Monday, November 11, 2013

Something I need to learn for myself

This morning, or early afternoon rather, because we woke up at noon, was kind of a disaster.  I realize that any time that I just break down and cry, it starts to feel awful and I lose control over my thoughts and my emotions.  I need to remember that if I need  or want to cry, I need to look at my options, ie: breathe if I feel exasperated; if I feel like something is on my mind, then please speak up about it; if I am doing okay, and nothing relates to Dustin, then perhaps have some time to myself to close my eyes, meditate, think or write about it.  If I feel alone, perhaps ask Dustin for a hug, or simply remember that he is there.  Only have sex when I want to.

I was feeling pretty emotional because of last night and I wanted to get "ahold" of those same feelings- courage, motivation, strength, imagination.  I was feeling bad because I didn't feel that this morning.  I felt like all hope was lost- that I find something one day and it is gone the next or rest.  This was a mistake in my thinking, as I found some of those same feelings- not completely mind you, but more than nothing- today after I was reading more and meditating about the things I imagined yesterday.. and reading about cob, and trying to find some clay outside.  I need to remember that I can take one step at a time, and reading things on the internet about the things I want to learn is time not wasted.
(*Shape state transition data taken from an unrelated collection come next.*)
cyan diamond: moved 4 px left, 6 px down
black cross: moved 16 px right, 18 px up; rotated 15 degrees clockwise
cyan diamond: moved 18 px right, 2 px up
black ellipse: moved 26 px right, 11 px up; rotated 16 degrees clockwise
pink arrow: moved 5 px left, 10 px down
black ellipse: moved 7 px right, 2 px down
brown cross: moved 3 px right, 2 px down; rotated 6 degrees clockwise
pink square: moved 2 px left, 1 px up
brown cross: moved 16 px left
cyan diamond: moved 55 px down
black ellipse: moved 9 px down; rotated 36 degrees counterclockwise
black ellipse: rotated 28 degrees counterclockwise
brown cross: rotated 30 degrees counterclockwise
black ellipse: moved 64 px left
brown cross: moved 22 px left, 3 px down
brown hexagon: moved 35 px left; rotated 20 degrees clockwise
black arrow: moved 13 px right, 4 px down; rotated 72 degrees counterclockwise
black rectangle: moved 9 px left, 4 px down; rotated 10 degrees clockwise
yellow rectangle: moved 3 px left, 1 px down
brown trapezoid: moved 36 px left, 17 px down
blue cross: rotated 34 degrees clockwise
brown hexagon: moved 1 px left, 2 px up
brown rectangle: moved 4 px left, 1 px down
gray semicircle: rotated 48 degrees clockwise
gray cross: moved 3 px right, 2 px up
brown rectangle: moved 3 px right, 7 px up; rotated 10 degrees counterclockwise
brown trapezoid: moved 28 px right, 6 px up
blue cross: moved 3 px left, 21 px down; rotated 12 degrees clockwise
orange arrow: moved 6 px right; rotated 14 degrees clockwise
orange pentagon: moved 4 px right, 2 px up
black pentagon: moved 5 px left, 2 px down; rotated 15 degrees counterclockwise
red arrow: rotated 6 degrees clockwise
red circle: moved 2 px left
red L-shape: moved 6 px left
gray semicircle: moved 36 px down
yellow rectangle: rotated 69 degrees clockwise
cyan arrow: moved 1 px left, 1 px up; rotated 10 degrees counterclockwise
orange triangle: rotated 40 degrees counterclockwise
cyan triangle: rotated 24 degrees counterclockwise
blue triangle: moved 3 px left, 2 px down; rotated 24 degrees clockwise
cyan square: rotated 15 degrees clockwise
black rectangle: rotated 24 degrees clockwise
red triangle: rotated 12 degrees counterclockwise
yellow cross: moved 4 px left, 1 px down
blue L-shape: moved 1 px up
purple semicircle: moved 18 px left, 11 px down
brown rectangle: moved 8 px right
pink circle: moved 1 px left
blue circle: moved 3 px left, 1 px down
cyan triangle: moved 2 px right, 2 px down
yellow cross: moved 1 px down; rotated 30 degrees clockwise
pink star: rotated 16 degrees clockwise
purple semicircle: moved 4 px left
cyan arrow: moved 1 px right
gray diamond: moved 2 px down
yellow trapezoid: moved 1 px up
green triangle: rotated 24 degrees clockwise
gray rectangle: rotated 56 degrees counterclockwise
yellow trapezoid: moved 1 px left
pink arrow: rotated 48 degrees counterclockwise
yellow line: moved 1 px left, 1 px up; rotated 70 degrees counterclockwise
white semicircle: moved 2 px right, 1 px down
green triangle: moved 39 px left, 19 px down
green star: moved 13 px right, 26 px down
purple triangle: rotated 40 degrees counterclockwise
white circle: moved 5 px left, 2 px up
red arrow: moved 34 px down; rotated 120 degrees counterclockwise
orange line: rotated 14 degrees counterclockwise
I was projecting onto Dustin again today.  I was thinking that he was telling me to shut up, but he never really did.  I felt like I was sounding like a crazy person.  I told him I'm sorry that I'm so horrible to live with.  He told me that he doesn't think that I am.  He told me that all he wanted to say was to think positively and not tell myself such negative things- like that I will never be able to develop myself, or learn how to be myself and communicate with people at the same time-, not to tell me to shut up.  He said, "I think what's happening is that you're battling with yourself and what you are thinking inside of your head, you are putting onto what I am doing.  I never said you were horrible to live with- so you need to stop telling yourself that."

Here's the whole, allow myself to be happy lesson again.

And here I am, after reading about cob, feeling a lot better.

The only thing that I still feel a little sad about is that Dustin said he is afraid of me becoming his sidekick.  I do not think that I will.   I believe I have the capacity inside of me to enjoy what I do by myself and still know that Dustin is in my life.